If I understand the question this should be fastest:
listMaxArg[f_, L_List] := L ~Extract~ Ordering[f /@ L, -1]
listMaxArg[Total, {{1, 2, 3}, {10}}]
{10}
You could also find the top n values by using -n as the second argument to Ordering.
This could be included in the function, e.g. listMaxArg[f_, L_List, n_Integer] := . . .
This method should be fast for finding multiple maximum values:
listMaxArg[f_, L_List] := L ~Extract~ Position[#, Max@#] &[f /@ L]

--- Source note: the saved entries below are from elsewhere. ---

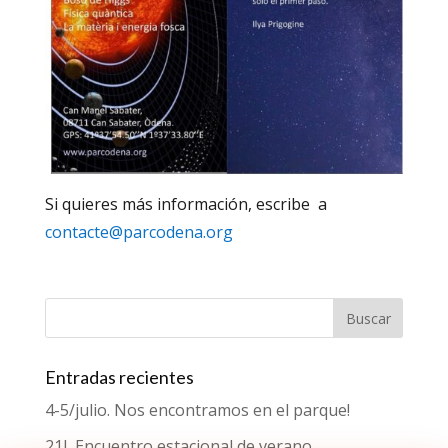
Si quieres más información, escribe a
contacte@parcodena.org
Entradas recientes
4-5/julio. Nos encontramos en el parque!
21J. Encuentro estacional de verano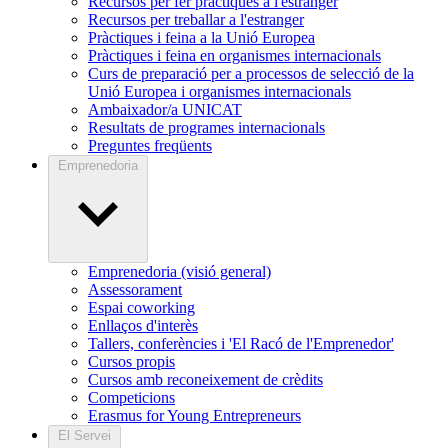
Recursos per fer pràctiques a l'estranger
Recursos per treballar a l'estranger
Pràctiques i feina a la Unió Europea
Pràctiques i feina en organismes internacionals
Curs de preparació per a processos de selecció de la
Unió Europea i organismes internacionals
Ambaixador/a UNICAT
Resultats de programes internacionals
Preguntes freqüents
Emprenedoria
Emprenedoria (visió general)
Assessorament
Espai coworking
Enllaços d'interès
Tallers, conferències i 'El Racó de l'Emprenedor'
Cursos propis
Cursos amb reconeixement de crèdits
Competicions
Erasmus for Young Entrepreneurs
El Servei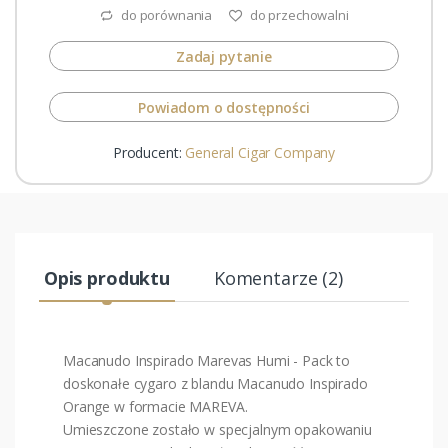
do porównania
do przechowalni
Zadaj pytanie
Powiadom o dostępności
Producent:
General Cigar Company
Opis produktu
Komentarze (2)
Macanudo Inspirado Marevas Humi - Pack to
doskonałe cygaro z blandu Macanudo Inspirado
Orange w formacie MAREVA.
Umieszczone zostało w specjalnym opakowaniu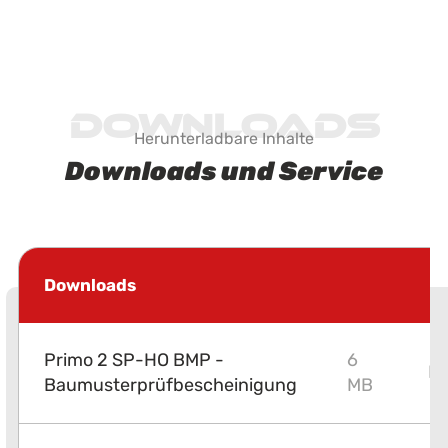
Downloads
Herunterladbare Inhalte
Downloads und Service
Downloads
Primo 2 SP-HO BMP -
6
P
Baumusterprüfbescheinigung
MB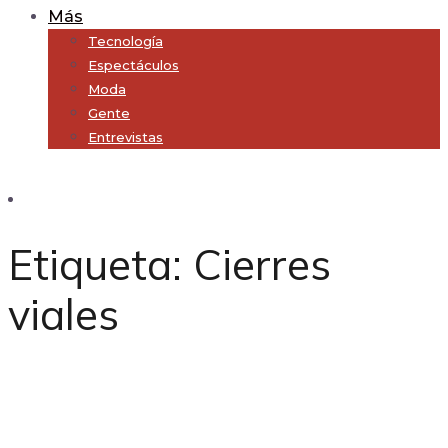
Más
Tecnología
Espectáculos
Moda
Gente
Entrevistas
Subscribe
Etiqueta:
Cierres
viales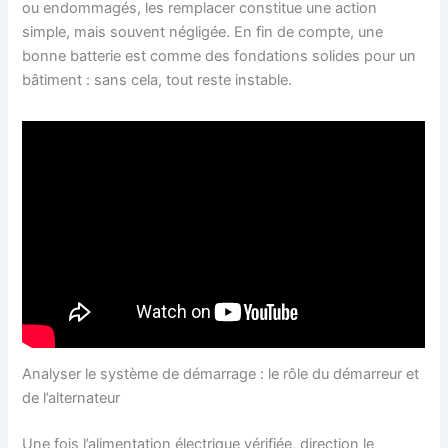
ou endommagés, les remplacer constitue une action
simple, mais souvent négligée. En fin de compte, une
bonne batterie est comme des fondations solides pour un
bâtiment : sans cela, tout reste instable.
Analyser le système de démarrage : le rôle du démarreur et
de l’alternateur
Une fois l’alimentation électrique vérifiée, direction le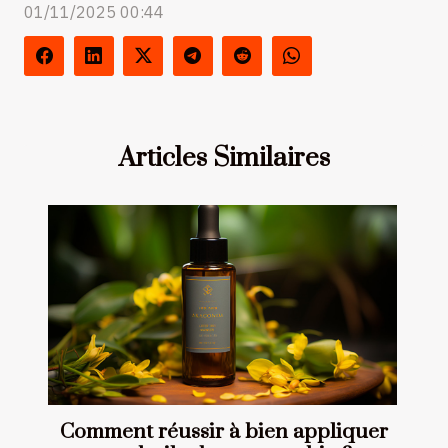
01/11/2025 00:44
Articles Similaires
Comment réussir à bien appliquer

listMaxArg[Total, {{1, 2, 3}, {10}, {6, 2}, {3, 7}}]
{{10}, {3, 7}}
I argue the superiority of the Extract-Position method (from Arnoud Buzing) over Select on the basis of timings. I will use Tr in the place of Total as it is faster on Packed Arrays, and therefore better shows the overhead of each method.
listMaxArgRM[f_, list_] :=
With[{max = f /@ list // Max}, Select[list, f@# == max &]]
listMaxArgMrW[f_, L_List] :=
L ~Extract~ Position[#, Max@#] &[f /@ L]
SeedRandom[1]
list = RandomInteger[7, #] & /@ RandomInteger[{1, 5}, 1000000];
r1 = listMaxArgRM[Tr, list]; // AbsoluteTiming
r2 = listMaxArgMrW[Tr, list]; // AbsoluteTiming
r1 === r2
{0.6770387, Null}
{0.2080119, Null}
True
As you can see listMaxArgMrW is over three times as efficient as listMaxArgRM, at least in version 7.